On June 16 Matt and his buddies from Chicago enjoyed a
great day of fishing for Mahi. We found many sets of migrating fish.
After running the boat about 12 miles offshore we quckly found our
first set of birds and trolled over to them.
We hooked a 15 pounder and three more dolphin that size
swam up with the one we had hooked. We caught all of those fish. Then
we found another set of birds catching another 20 fish under those
birds.. The next set of fish we found were the biggest catching
one that weighed 25lbs. We quickly reached are limit of 40 dolphin and
spent the rest of the day trying for a Blue Marlin. No luck with the
marlin but a great day in Key Largo fishing for mahi.
The Mahi are starting to get back to normal. Lately the dolphins have really been on a mission to eat every small fish in the ocean. The only problem with that is there has been a tremendous amount of food for them. Even small patches of grass have held tons of tiny bait fish and migrating dolphin are using them like drive in windows, stopping off to grab a snack then continuing south bound. Look for any areas where the Sargasso is pushed together and watch for bird activity there.
Like I said though, these fish have easy feeding opportunities and may not like what you offer them. I would take some time to either catch a few live baits on your way out or even purchase a few at your local bait store.
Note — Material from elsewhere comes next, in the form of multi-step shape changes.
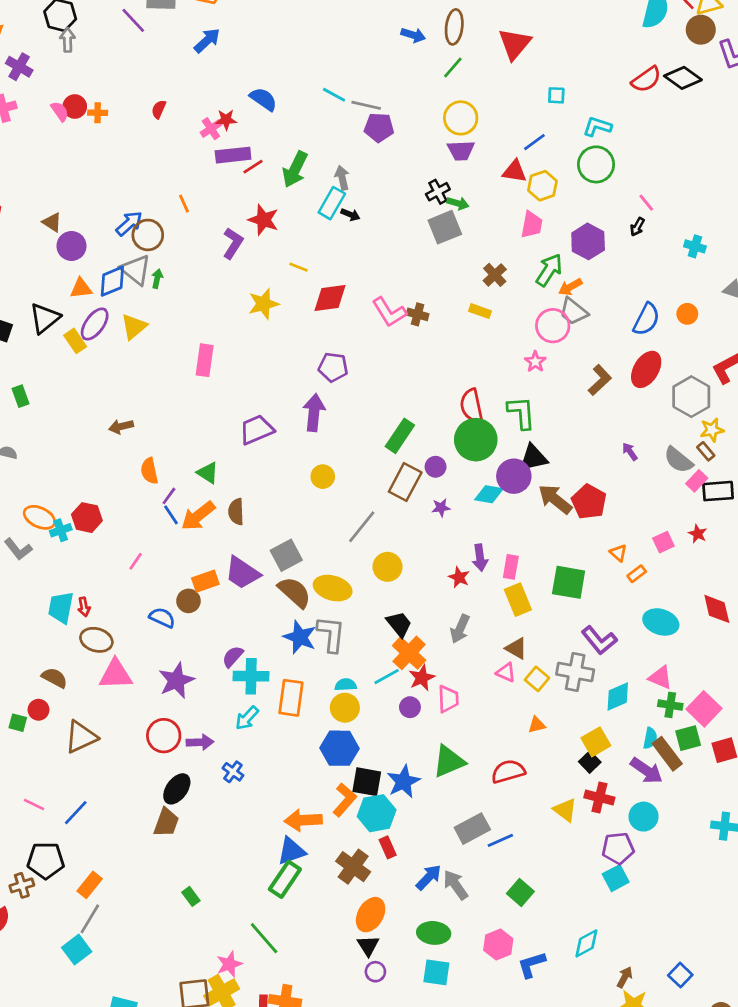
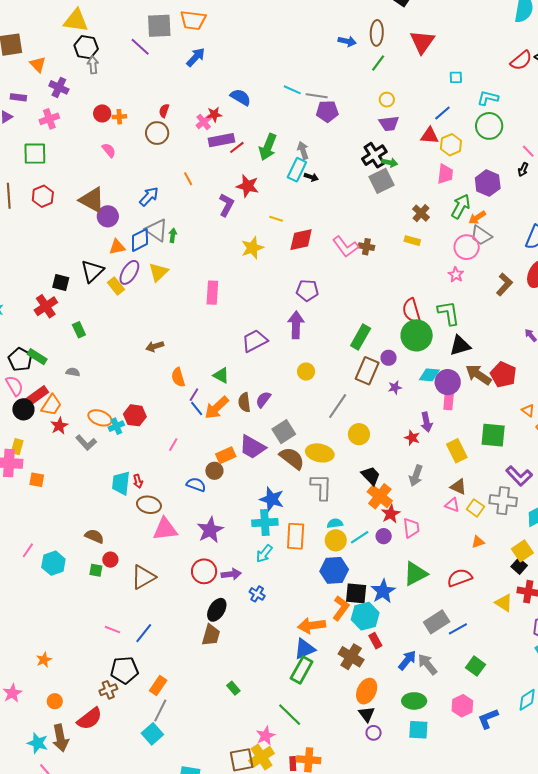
pink semicircle: (60, 111) -> (109, 150), moved
yellow circle: (461, 118) -> (387, 100), size x0.6
black cross: (438, 192) -> (374, 155), size x1.4
brown triangle: (52, 222) -> (92, 200), size x1.8
brown circle: (148, 235) -> (157, 133), moved
purple circle: (514, 476) -> (448, 382), moved
pink rectangle: (511, 567) -> (449, 401), moved
blue star: (300, 637) -> (272, 499), moved
purple semicircle: (233, 657) -> (263, 399), moved
cyan line: (387, 677) -> (360, 537), moved
brown semicircle: (54, 678) -> (94, 536), moved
Another thing to note is make sure you bring several types of bait ranging from squid and Bonito to even live shrimp and pilchards if you can. It never hurts to have a buffet when fish get finicky. Another trick which gets lethargic fish fired up is throwing buck tail jigs in front of traveling fish and working it as fast as you can. Try an ounce and a half blue and white hook up lure jig with a sliver of a belly strip and you can't miss.
We have also been finding a steady supply of skip jack tuna and black fins also. Work around 250 to 300 feet with a spread of small lures fished way back and you will get bites for sure. Reef fishing on the other hand has been ok too.
YT snapper are steady while grays are doing very good at night. Find the hard bottom in 50 to 60 feet and burn some oily chum. The grays are swarming after dark and range from 2 to 5 pounds on the average.
Back offshore, I have had several reports of hungry bill fish. Capt. Martin Formento had a double Blue Marlin this week. One fish ate a schoolee dolphin they were winding in while the other blue piled on a trolled rigger bait. One fish was 400 pounds and ate thru the smaller leader pretty quick but the other fish was 200 pounds and they were able to get a release after a lengthy fight. My mate Erik Wantuk was out with his father and family and also enjoyed a good fight with a chunky white marlin. So don't count out the bill fish right now either. Get out there and enjoy the weather.